Literackie przepisy których nie zrobię...

Bardzo ważna jest dla mnie autentyczność przepisów które podaję na blogu. Gdy natrafię w czytanej książce na jakieś interesujące danie, szukam o nim informacji, drążę temat, wertuję źródła tak, aby danie które później zaprezentuję było tym o czym autor w książce napisał, a nie jakąś wariacją na temat. Dla przykładu, jeżeli w "Dumie i uprzedzeniu" jest mowa o białej zupie, to nie podam dla łatwizny przepisu na zupę w białym kolorze np. ze szparagów czy selera, a na prawdziwą Pottage a la Reine o którą Austen chodziło.

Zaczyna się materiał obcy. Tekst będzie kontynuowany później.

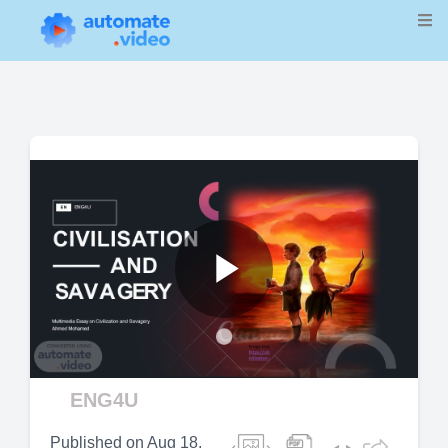
Play
Video
ENG4U
Published on
Aug 18,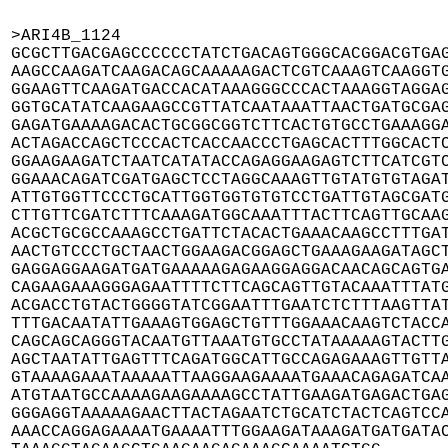
>ARI4B_1124

GCGCTTGACGAGCCCCCCTATCTGACAGTGGGCACGGACGTGAG
AAGCCAAGATCAAGACAGCAAAAAGACTCGTCAAAGTCAAGGTG
GGAAGTTCAAGATGACCACATAAAGGGCCCACTAAAGGTAGGAG
GGTGCATATCAAGAAGCCGTTATCAATAAATTAACTGATGCGAG
GAGATGAAAAGACACTGCGGCGGTCTTCACTGTGCCTGAAAGGA
ACTAGACCAGCTCCCACTCACCAACCCTGAGCACTTTGGCACTC
GGAAGAAGATCTAATCATATACCAGAGGAAGAGTCTTCATCGTC
GGAAACAGATCGATGAGCTCCTAGGCAAAGTTGTATGTGTAGAT
ATTGTGGTTCCCTGCATTGGTGGTGTGTCCTGATTGTAGCGATG
CTTGTTCGATCTTTCAAAGATGGCAAATTTACTTCAGTTGCAAG
ACGCTGCGCCAAAGCCTGATTCTACACTGAAACAAGCCTTTGAT
AACTGTCCCTGCTAACTGGAAGACGGAGCTGAAAGAAGATAGCT
GAGGAGGAAGATGATGAAAAAGAGAAGGAGGACAACAGCAGTGA
CAGAAGAAAGGGAGAATTTTCTTCAGCAGTTGTACAAATTTATG
ACGACCTGTACTGGGGTATCGGAATTTGAATCTCTTTAAGTTAT
TTTGACAATATTGAAAGTGGAGCTGTTTGGAAACAAGTCTACCA
CAGCAGCAGGGTACAATGTTAAATGTGCCTATAAAAAGTACTTG
AGCTAATATTGAGTTTCAGATGGCATTGCCAGAGAAAGTTGTTA
GTAAAAGAAATAAAAATTAAGGAAGAAAATGAAACAGAGATCAA
ATGTAATGCCAAAAGAAGAAAAGCCTATTGAAGATGAGACTGAG
GGGAGGTAAAAAGAACTTACTAGAATCTGCATCTACTCAGTCCA
AAACCAGGAGAAAATGAAAATTTGGAAGATAAAGATGATGATAC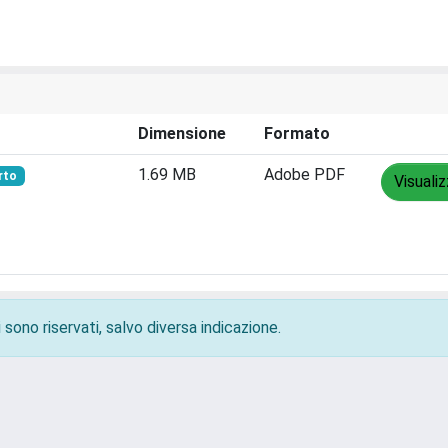
Dimensione
Formato
1.69 MB
Adobe PDF
rto
Visuali
 sono riservati, salvo diversa indicazione.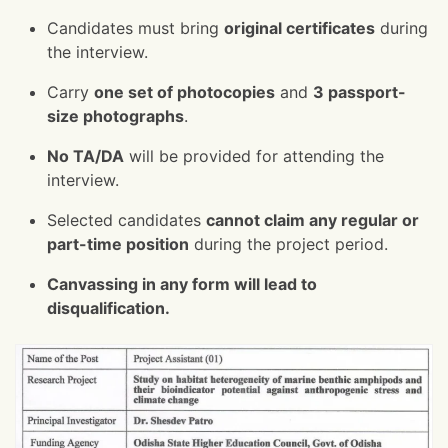
Candidates must bring
original certificates
during
the interview.
Carry
one set of photocopies
and
3 passport-
size photographs
.
No TA/DA
will be provided for attending the
interview.
Selected candidates
cannot claim any regular or
part-time position
during the project period.
Canvassing in any form will lead to
disqualification.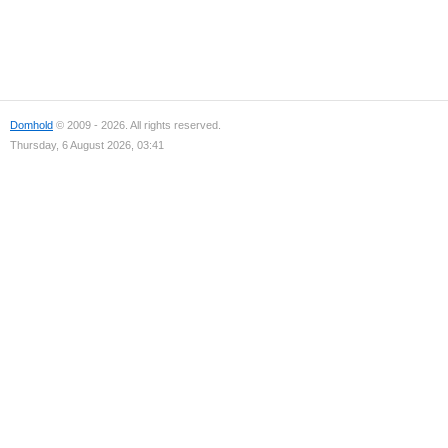
Domhold
© 2009 - 2026. All rights reserved.
Thursday, 6 August 2026, 03:41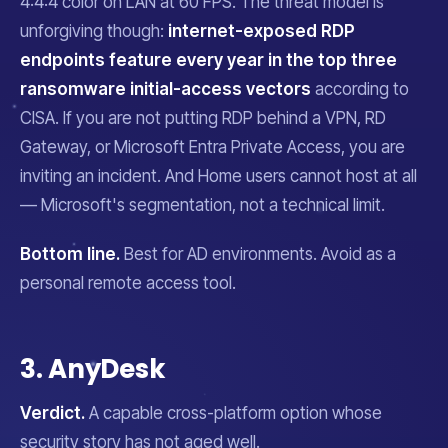
4:4:4 color on LAN at 60 FPS. The threat model is
unforgiving though:
internet-exposed RDP
endpoints feature every year in the top three
ransomware initial-access vectors
according to
CISA. If you are not putting RDP behind a VPN, RD
Gateway, or Microsoft Entra Private Access, you are
inviting an incident. And Home users cannot host at all
— Microsoft's segmentation, not a technical limit.
Bottom line.
Best for AD environments. Avoid as a
personal remote access tool.
3. AnyDesk
Verdict.
A capable cross-platform option whose
security story has not aged well.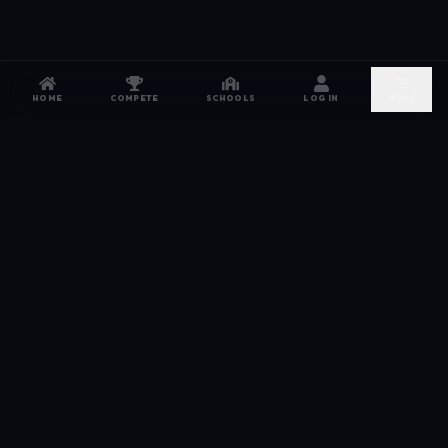
HOME
COMPETE
SCHOOLS
LOG IN
MORE
NETWORK
The esports hub for every competitor. From high
school leagues to grassroots grinds — compete,
recruit, and connect.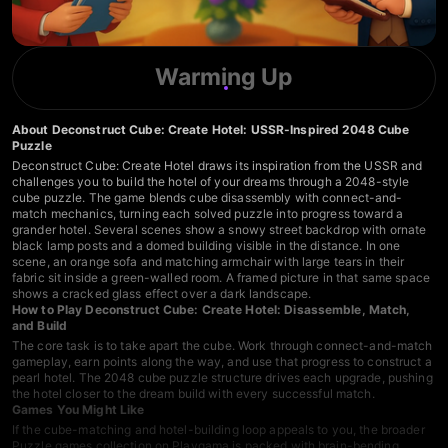
Warming Up
About Deconstruct Cube: Create Hotel: USSR-Inspired 2048 Cube
Puzzle
Deconstruct Cube: Create Hotel draws its inspiration from the USSR and
challenges you to build the hotel of your dreams through a 2048-style
cube puzzle. The game blends cube disassembly with connect-and-
match mechanics, turning each solved puzzle into progress toward a
grander hotel. Several scenes show a snowy street backdrop with ornate
black lamp posts and a domed building visible in the distance. In one
scene, an orange sofa and matching armchair with large tears in their
fabric sit inside a green-walled room. A framed picture in that same space
shows a cracked glass effect over a dark landscape.
How to Play Deconstruct Cube: Create Hotel: Disassemble, Match,
and Build
The core task is to take apart the cube. Work through connect-and-match
gameplay, earn points along the way, and use that progress to construct a
pearl hotel. The 2048 cube puzzle structure drives each upgrade, pushing
the hotel closer to the dream build with every successful match.
Games You Might Like
If the cube-matching and hotel-building loop appeals to you, the broader
Puzzle games collection
on Playgama is packed with brain-bending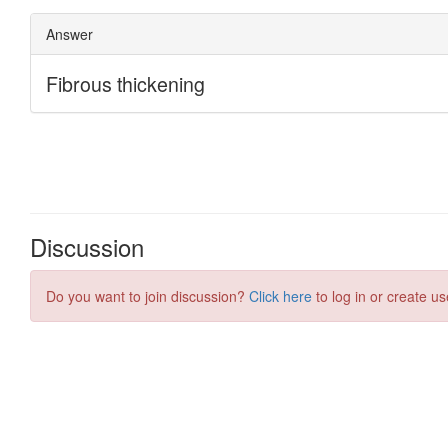
Discussion
Do you want to join discussion?
Click here
to log in or create us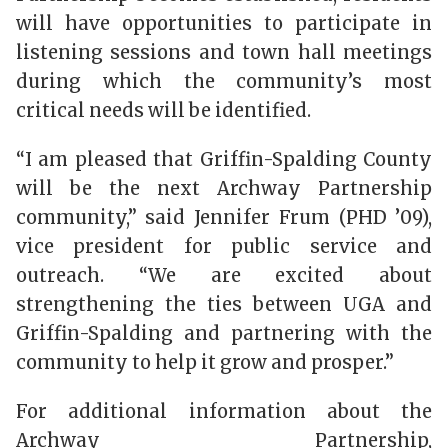
will have opportunities to participate in
listening sessions and town hall meetings
during which the community’s most
critical needs will be identified.
“I am pleased that Griffin-Spalding County
will be the next Archway Partnership
community,” said Jennifer Frum (PHD ’09),
vice president for public service and
outreach. “We are excited about
strengthening the ties between UGA and
Griffin-Spalding and partnering with the
community to help it grow and prosper.”
For additional information about the
Archway Partnership,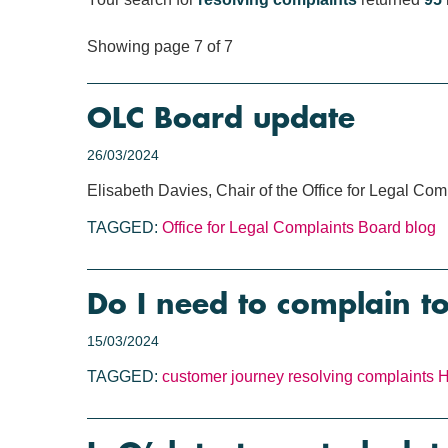
Showing page 7 of 7
OLC Board update
26/03/2024
Elisabeth Davies, Chair of the Office for Legal Co
TAGGED:
Office for Legal Complaints
Board blog
Do I need to complain t
15/03/2024
TAGGED:
customer journey
resolving complaints
H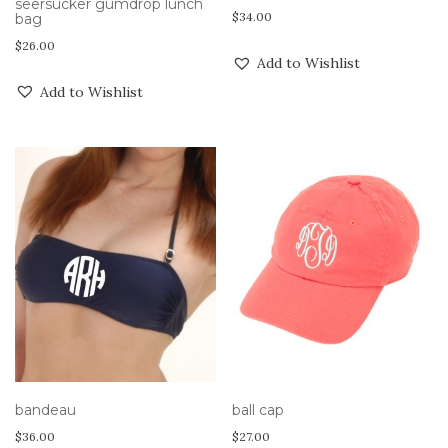
seersucker gumdrop lunch
$
34.00
bag
$
26.00
Add to Wishlist
Add to Wishlist
bandeau
ball cap
$
36.00
$
27.00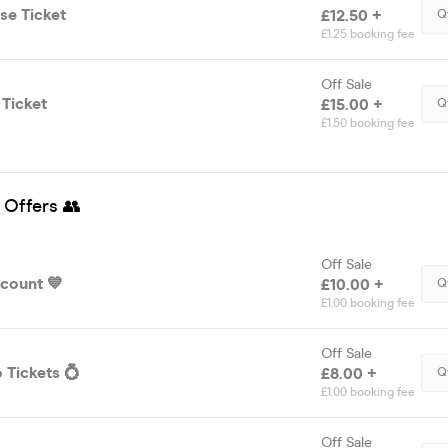
se Ticket
£12.50 +
Q
£1.25 booking fee
Off Sale
 Ticket
£15.00 +
Q
£1.50 booking fee
 Offers 👥
Off Sale
scount 💙
£10.00 +
Q
£1.00 booking fee
Off Sale
 Tickets 💍
£8.00 +
Q
£1.00 booking fee
Off Sale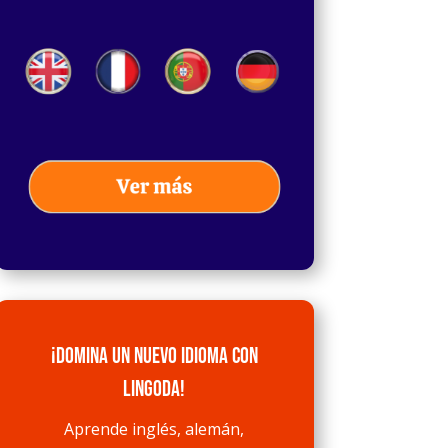
¡Domina un nuevo idioma con
Lingoda!
Aprende inglés, alemán,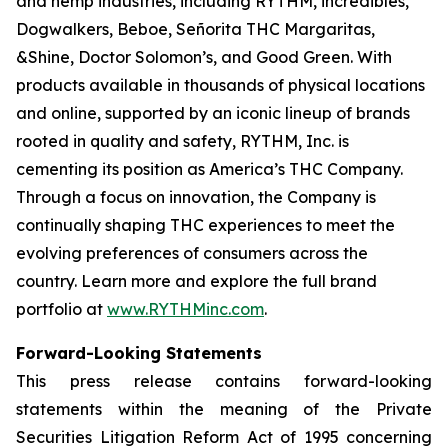
and hemp industries, including RYTHM, incredibles,
Dogwalkers, Beboe, Señorita THC Margaritas,
&Shine, Doctor Solomon’s, and Good Green. With
products available in thousands of physical locations
and online, supported by an iconic lineup of brands
rooted in quality and safety, RYTHM, Inc. is
cementing its position as America’s THC Company.
Through a focus on innovation, the Company is
continually shaping THC experiences to meet the
evolving preferences of consumers across the
country. Learn more and explore the full brand
portfolio at
www.RYTHMinc.com
.
Forward-Looking Statements
This press release contains forward-looking
statements within the meaning of the Private
Securities Litigation Reform Act of 1995 concerning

Czasem z powodu braku dostępności niektórych składników literacka potrawa trafia na listę "do wykonania później w miarę możliwości", ale czasem potrawy lądują na liście "literackich przepisów których nie zrobię".
Spis ten otwiera "Milczenie owiec" Thomasa Harrisa, w którym Hannibal Lecter proponuje dwa dania.
1. Milczenie owiec - Bulion z kruka
"- Dzień dobry, Clarice - powiedział, nie odwracając się. Skończył stronę, zaznaczył miejsce i przekręcił się na krześle, żeby spojrzeć jej w twarz. Zatopił podbródek w spoczywającym na oparciu krzesła przedramieniu. - Dumas twierdzi, że smak i kolor bulionu znakomicie się poprawiają, kiedy dodać do niego na jesieni kawałek wroniego mięsa. Jesienią wrony odżywiają się jagodami jałowca i robią się tłuste. Jak smakowałby ci w zupie kawałek wrony, Clarice?"
Nie wiem jak Clarice, ale ja nie zamierzam się przekonywać. To bardzo inteligentne ptaki, które w wielu autochtonicznych kulturach były uznawany za symbol religijny lub boga. Dziś jest ich tak dużo że uznawane są za szkodniki, ale nie jest to wystarczający powód dla mnie by je gotować.
2. Milczenie owiec - Wątróbka z fasolką
Nie brzmi okropnie, prawda? Problem jednak w tym, że Lecterowi chodzi o ludzką wątrobę. Chyba nie wymaga to dodatkowego komentarza...
3. Uwięziona w bursztynie - słowik
Diana Gabaldon w drugim tomie cyklu Obca szerzej znanym jako Outlander opisuje ucztę na francuskim dworze królewskim podczas której podano bardzo efektowne danie:
"Jakby sfrustrowany tak wiejską prostotą, jeden z kucharzy przygotował uroczą przekąskę: gniazdo, sprytnie uplecione z paseczków ciasta, ozdobione prawdziwymi gałązkami kwitnącej jabłoni. Na gałązkach zatknięto dwa słowiki, oskubane i upieczone, nadziane jabłkiem i cynamonem, a potem ponownie ubrane w piórka. W gnieździe znajdowała się cała rodzina maleńkich ptaszków, z wyciągniętymi skrzydełkami, brązowymi i chrupkimi; z delikatną, nagą skórką posmarowaną miodem, z otwartymi,poczerniałymi dzióbkami, w których widać było odrobinę migdałowego nadzienia." O ile nie mam oporów przed spróbowaniem przepiórki, gołębia, perliczki to słowiki nie są ptakami, które kiedykolwiek ugotuję. Po prostu nie. 
4. Uczta dla wron - Dornijski wąż w sosie 
"W nakrytym łukiem przejściu stał niski mężczyzna piekący na ruszcie kawałki węża. Przyrumienione odwracał szczypcami. Oczy rycerza zaszły łzami od woni ostrych sosów. Ser Arys słyszał, że najlepszy wężowy sos powinien zawierać kropelkę jadu jako dodatek do ziaren gorczycy i smoczej papryczki".
No ok, wiem że w wielu miejscach na świecie jada się mięso węży, a nawet uważa się je za rarytas, ale ja jestem chyba zbyt konserwatywnie europejska i dlatego na najbliższą majówkę nie zaplanuję węża z grilla.
5. Dzięki Lolanta Czyta przypomniał mi się jeszcze jeden przepis którego dla Was nie wykonam. Przykro mi, ale nie liczcie na przepis na meat pie prosto od Sweeney Todd'a. Główny składnik tej mięsnej zapiekanki zdecydowanie to danie dyskwalifikuje.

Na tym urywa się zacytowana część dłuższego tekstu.